In Bent Flybjerg's book there is a chapter by Sylvain Lenfle and Christoph Loch (Google both for good solid papers and books on project management) describing how projects were managed in the 1940's. The Manhattan Project, Atlas launch vehicle, Polaris missile and the Apollo program.
The chapter describes how the Manhattan Project and the ICBM development did two crucial things right.
First they installed a dedicated organization to manage the project. A project management team focused on the capabilities needed to accomplish the mission.
The Navy created a Special Program Office (SPO), that had autonomy and authority to manage the Polaris program. SPO's and Program Executive (Executive) Office (PEO) are now standard in DOD acquisition. A dedication to the mission was the basis of the SPO. Our Religion was to build Polaris. - Adm. William F. Raborn, in From Polaris to Trident: The Development of US Fleet Ballistic Missile Technology, Cambridge University Press, 1994.

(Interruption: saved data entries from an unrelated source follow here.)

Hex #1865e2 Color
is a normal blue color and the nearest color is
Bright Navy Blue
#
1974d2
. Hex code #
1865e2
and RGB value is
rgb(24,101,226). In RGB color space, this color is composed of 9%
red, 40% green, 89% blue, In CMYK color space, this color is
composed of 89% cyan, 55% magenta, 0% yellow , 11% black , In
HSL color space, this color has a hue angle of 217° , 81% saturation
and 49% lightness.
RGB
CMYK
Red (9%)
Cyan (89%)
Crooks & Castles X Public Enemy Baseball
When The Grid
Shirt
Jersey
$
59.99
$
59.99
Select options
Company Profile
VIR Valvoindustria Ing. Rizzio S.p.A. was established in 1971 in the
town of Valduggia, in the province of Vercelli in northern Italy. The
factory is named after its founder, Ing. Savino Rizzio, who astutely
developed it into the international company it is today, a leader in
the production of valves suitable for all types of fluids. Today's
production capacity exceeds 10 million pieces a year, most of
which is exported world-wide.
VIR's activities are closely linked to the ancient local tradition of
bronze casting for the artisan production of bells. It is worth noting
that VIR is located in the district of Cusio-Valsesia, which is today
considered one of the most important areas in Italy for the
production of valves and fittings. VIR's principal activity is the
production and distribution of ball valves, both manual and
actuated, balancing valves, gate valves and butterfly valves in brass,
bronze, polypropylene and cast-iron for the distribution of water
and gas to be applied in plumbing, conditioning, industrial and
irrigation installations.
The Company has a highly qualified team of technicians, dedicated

The second action was the management of uncertainty . Today we use the term management in the presence of uncertainty, since only 1 of the 2 types of uncertainty can be managed. Epistemic uncertainty creates reducible risks that can be managed. Aleatory uncertainty is irreducible. That risk can only be handled with Margin.

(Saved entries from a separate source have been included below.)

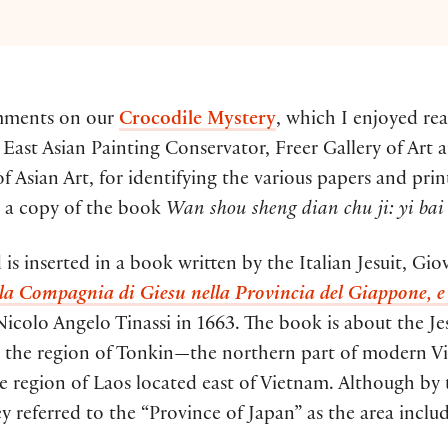
omments on our
Crocodile Mystery
, which I enjoyed rea
East Asian Painting Conservator, Freer Gallery of Art a
Asian Art, for identifying the various papers and prin
g a copy of the book
Wan shou sheng dian chu ji: yi bai 
is inserted in a book written by the Italian Jesuit, Gi
lla Compagnia di Giesu nella Provincia del Giappone, e
colo Angelo Tinassi in 1663. The book is about the Jes
n the region of Tonkin—the northern part of modern V
he region of Laos located east of Vietnam. Although by 
 referred to the “Province of Japan” as the area incl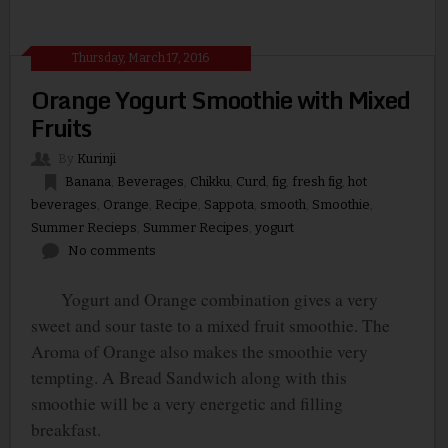
Thursday, March 17, 2016
Orange Yogurt Smoothie with Mixed
Fruits
By
Kurinji
Banana
,
Beverages
,
Chikku
,
Curd
,
fig
,
fresh fig
,
hot
beverages
,
Orange
,
Recipe
,
Sappota
,
smooth
,
Smoothie
,
Summer Recieps
,
Summer Recipes
,
yogurt
No comments
Yogurt and Orange combination gives a very
sweet and sour taste to a mixed fruit smoothie. The
Aroma of Orange also makes the smoothie very
tempting. A Bread Sandwich along with this
smoothie will be a very energetic and filling
breakfast.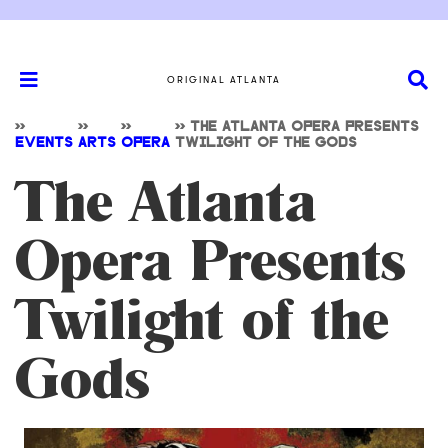
ORIGINAL ATLANTA
>>
>>
>>
>>
THE ATLANTA OPERA PRESENTS
EVENTS
ARTS
OPERA
TWILIGHT OF THE GODS
The Atlanta
Opera Presents
Twilight of the
Gods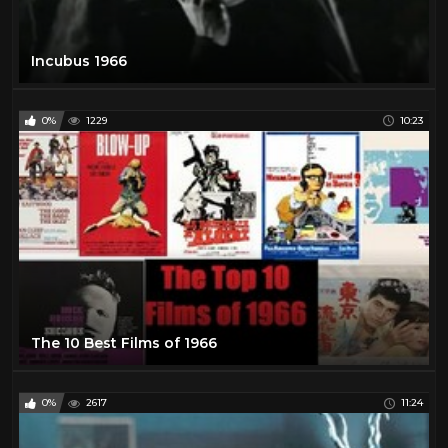
Incubus 1966
0%
1229
10:23
The 10 Best Films of 1966
0%
2617
11:24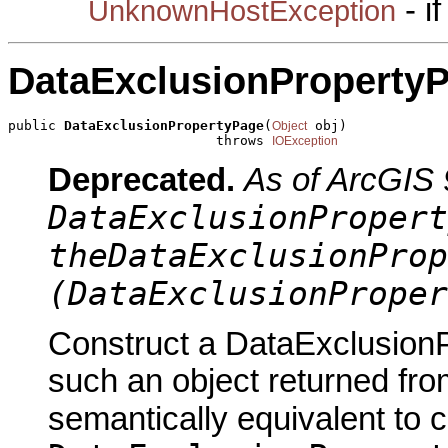
- i
UnknownHostException
DataExclusionProperty
public 
DataExclusionPropertyPage
(
 obj)

Object
                          throws 
IOException
Deprecated.
As of ArcGIS 
DataExclusionPropert
theDataExclusionProp
(DataExclusionProper
Construct a DataExclusionP
such an object returned fro
semantically equivalent to 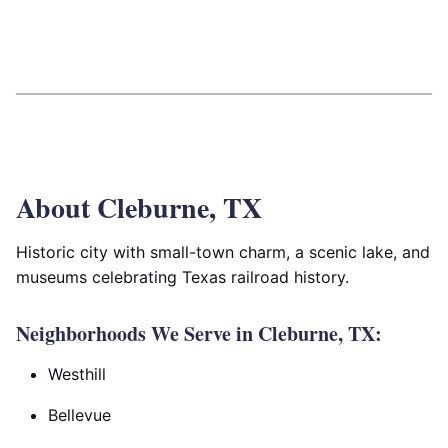
About Cleburne, TX
Historic city with small-town charm, a scenic lake, and
museums celebrating Texas railroad history.
Neighborhoods We Serve in Cleburne, TX:
Westhill
Bellevue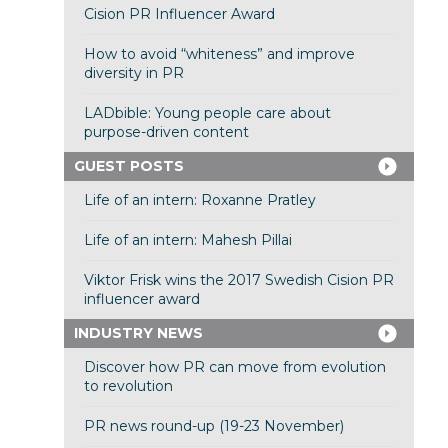
Cision PR Influencer Award
How to avoid “whiteness” and improve
diversity in PR
LADbible: Young people care about
purpose-driven content
GUEST POSTS
Life of an intern: Roxanne Pratley
Life of an intern: Mahesh Pillai
Viktor Frisk wins the 2017 Swedish Cision PR
influencer award
INDUSTRY NEWS
Discover how PR can move from evolution
to revolution
PR news round-up (19-23 November)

At the start of the project, it was understood there are things that were unknown. The key question is are they knowable? For those knowable unknowns General Groves managed the Manhattan project by proceeding in the dark. While it was theoretically known how to build the bomb in the 1950's experimentation was needed to turn that theory into practice.
These projects have behaviours in the same way modern Agile projects do.

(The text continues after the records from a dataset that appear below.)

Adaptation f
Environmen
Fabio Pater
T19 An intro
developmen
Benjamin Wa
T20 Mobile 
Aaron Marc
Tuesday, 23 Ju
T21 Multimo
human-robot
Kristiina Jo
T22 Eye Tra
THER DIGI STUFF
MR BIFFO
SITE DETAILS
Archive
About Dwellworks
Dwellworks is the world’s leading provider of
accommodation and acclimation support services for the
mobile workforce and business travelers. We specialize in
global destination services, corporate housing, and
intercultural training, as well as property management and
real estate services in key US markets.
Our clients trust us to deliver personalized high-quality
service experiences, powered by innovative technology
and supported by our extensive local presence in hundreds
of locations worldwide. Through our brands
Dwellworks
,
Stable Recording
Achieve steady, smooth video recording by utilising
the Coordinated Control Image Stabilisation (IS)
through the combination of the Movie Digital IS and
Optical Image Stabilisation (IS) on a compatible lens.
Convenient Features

But many of the failures of modern agile projects is the failure to start with a defined Capabilities - Capabilities Based Planning that defines what Done looks like in units of Measures of Effectiveness and Measures of Performance.
One of the myths of agile development is we'll discover what Done looks like as we go. This is the best way to spend the customer's money and learn that you're Done when you run out of time and money.